◆ AIM OF THE TASK ◆
For the material that follows, return exactly the lines from the one with "Kally’s Mashup Antes y Después 2023 (Serie" through the one with "Televisión Bizaardvark)", both ends included.

◆ DATA TO PROCESS ◆
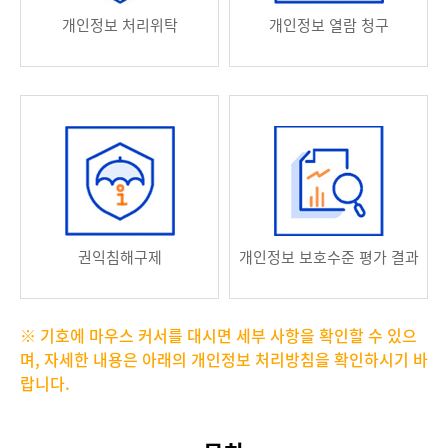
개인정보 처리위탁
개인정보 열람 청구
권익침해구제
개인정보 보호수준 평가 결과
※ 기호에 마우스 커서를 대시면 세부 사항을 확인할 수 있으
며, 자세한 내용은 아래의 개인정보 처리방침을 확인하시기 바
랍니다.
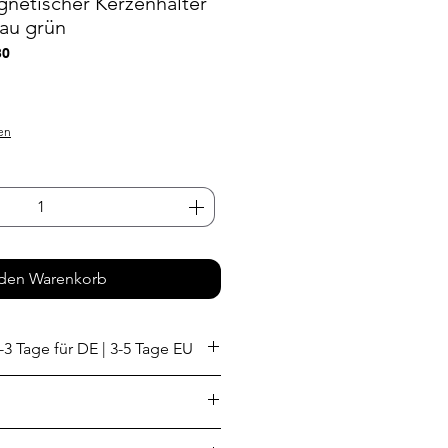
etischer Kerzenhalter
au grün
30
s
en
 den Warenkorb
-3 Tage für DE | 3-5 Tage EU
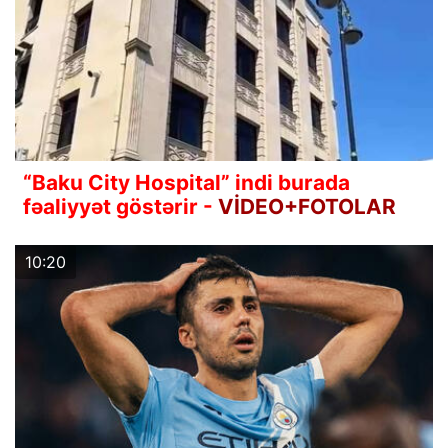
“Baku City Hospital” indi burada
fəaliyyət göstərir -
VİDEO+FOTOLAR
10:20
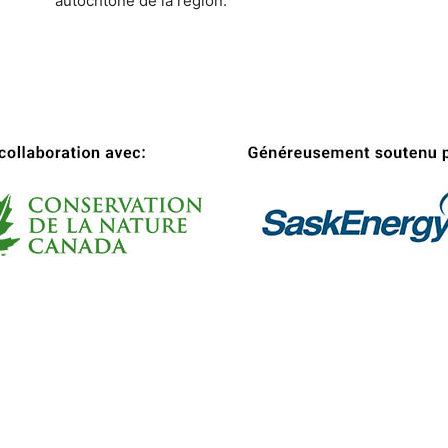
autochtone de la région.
==
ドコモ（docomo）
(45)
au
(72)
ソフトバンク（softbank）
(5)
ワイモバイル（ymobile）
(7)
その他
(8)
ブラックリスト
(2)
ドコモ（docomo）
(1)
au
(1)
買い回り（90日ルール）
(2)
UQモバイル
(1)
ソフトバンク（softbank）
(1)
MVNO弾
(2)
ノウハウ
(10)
==
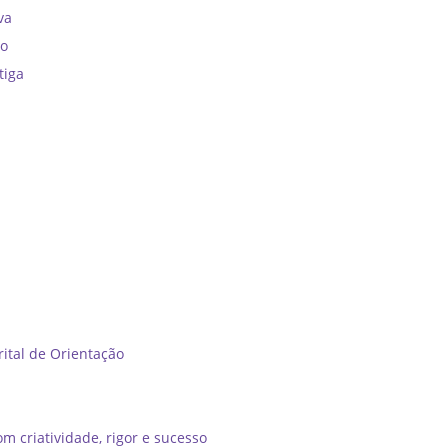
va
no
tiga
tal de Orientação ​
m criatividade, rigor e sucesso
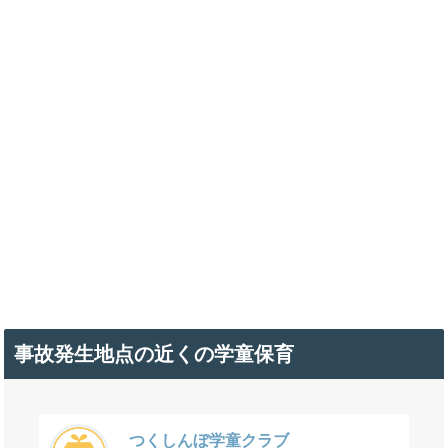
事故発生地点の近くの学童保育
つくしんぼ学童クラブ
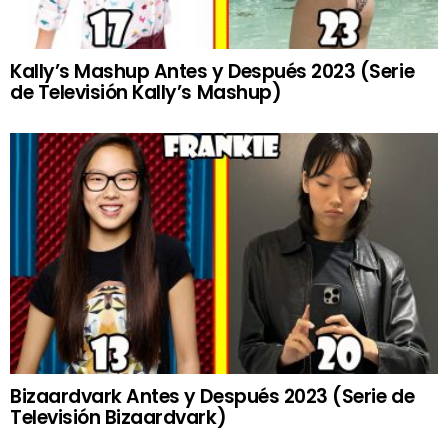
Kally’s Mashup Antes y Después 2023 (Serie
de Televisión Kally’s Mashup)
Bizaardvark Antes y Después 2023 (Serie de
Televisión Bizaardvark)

◆ PROBLEM SOLUTION ◆
Kally’s Mashup Antes y Después 2023 (Serie
de Televisión Kally’s Mashup)
Bizaardvark Antes y Después 2023 (Serie de
Televisión Bizaardvark)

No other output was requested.